> **Exercise**: Every line between the one containing "of climbing steps." and the last line of the data, both included, is to be set down exactly, and pictures are to be omitted.

(Records provided begins)

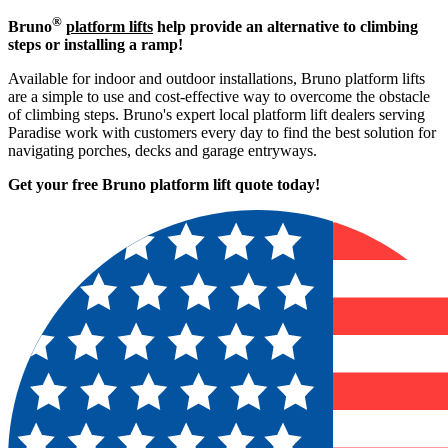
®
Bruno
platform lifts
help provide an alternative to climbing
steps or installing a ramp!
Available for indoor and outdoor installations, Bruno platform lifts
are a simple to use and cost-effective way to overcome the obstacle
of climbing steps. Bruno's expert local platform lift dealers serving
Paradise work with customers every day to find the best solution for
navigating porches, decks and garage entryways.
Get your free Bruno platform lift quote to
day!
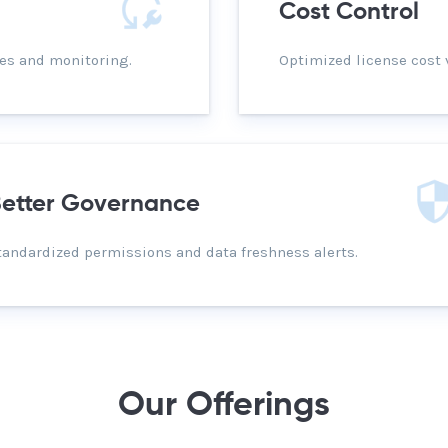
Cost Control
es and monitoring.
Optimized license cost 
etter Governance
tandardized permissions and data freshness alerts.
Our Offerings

(Records provided ends)

> **Solution for this exercise**:
of climbing steps. Bruno's expert local platform lift dealers serving
Paradise work with customers every day to find the best solution for
navigating porches, decks and garage entryways.
Get your free Bruno platform lift quote to
day!
Cost Control
es and monitoring.
Optimized license cost 
etter Governance
tandardized permissions and data freshness alerts.
Our Offerings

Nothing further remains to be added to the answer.